Wisconsin, Devil's Lake Practice Bluffs

  • Accident Reports
  • Accident Year:
  • Publication Year: 1956

Wisconsin, Devel’s Lake Practice Bluffs—On October 16, 1955, the weekly Sunday rock climb of the Wisconsin Hoofer Mountaineers was attended by nine climbers and four leaders. Four rope teams commenced climbing the quartzite buttresses of the east bluffs. The rocks were dry, the weather cool. After completing the first pitch two rope teams started climbing simultaneously two different routes on the same buttress. At this point Steve Smith, a relatively new climber, became impatient and left his party to traverse diagonally upward across the buttress alone. His leader climbed upward without knowledge of this.

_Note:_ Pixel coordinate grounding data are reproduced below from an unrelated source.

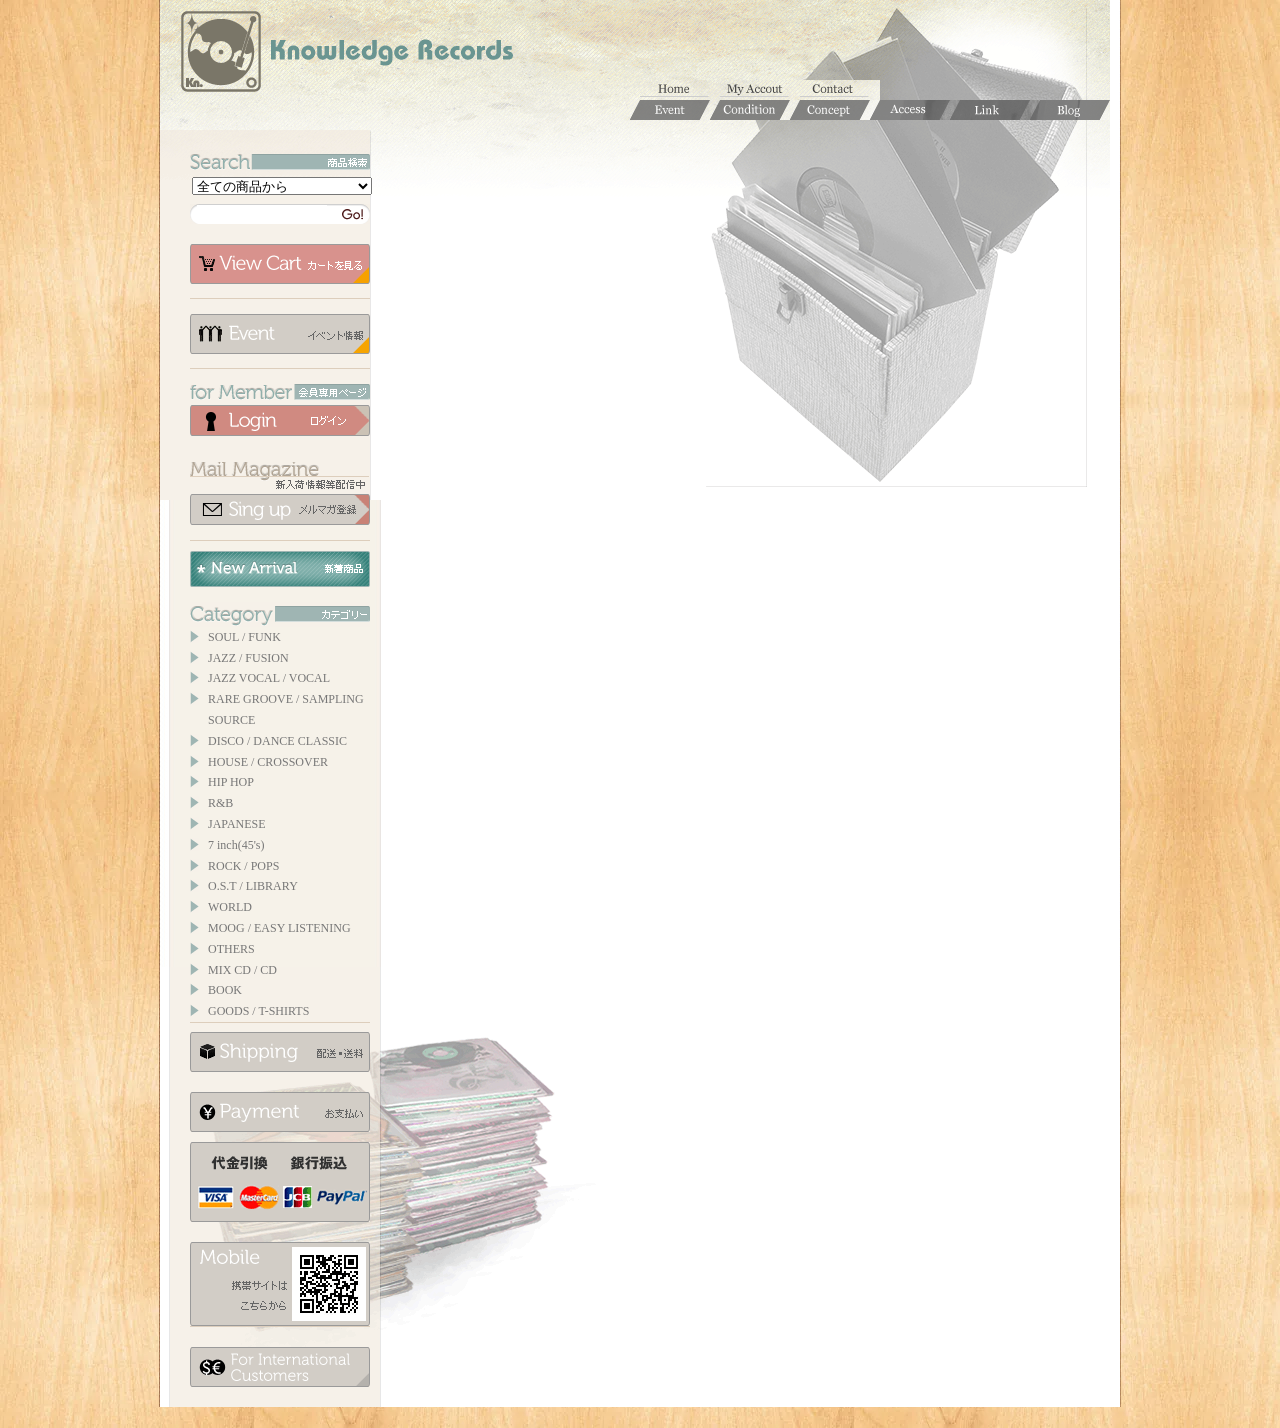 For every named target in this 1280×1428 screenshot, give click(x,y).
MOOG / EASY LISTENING (279, 928)
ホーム (680, 90)
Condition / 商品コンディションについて (750, 110)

Smith’s chosen traverse led to a point 18 feet off the ground and brought him to a ledge gained simultaneously by Tom Benedict, the leader of the rope team ascending the opposite side. Benedict then directed him to retrace his route to rejoin his party. Smith remained on the ledge while Benedict examined the route upward. It consisted of an inside corner climb containing a layback crack which Benedict judged unsuitable for the party. Benedict then selected a parallel route for his party, expecting Smith to follow his advice. At this point Smith, now out of sight, attempted the rejected route alone. He climbed up to the layback crack where insufficient holds caused him to free fall a distance of 25-30 feet, resulting in a compound fracture of both bones of the right lower leg. Evacuation was accomplished by stretcher and truck in about 90 minutes.

Source: Club members present at the time of the accident.

Analysis: Inexperienced climber attempting to exceed abilities, failure to accept judgment of leader.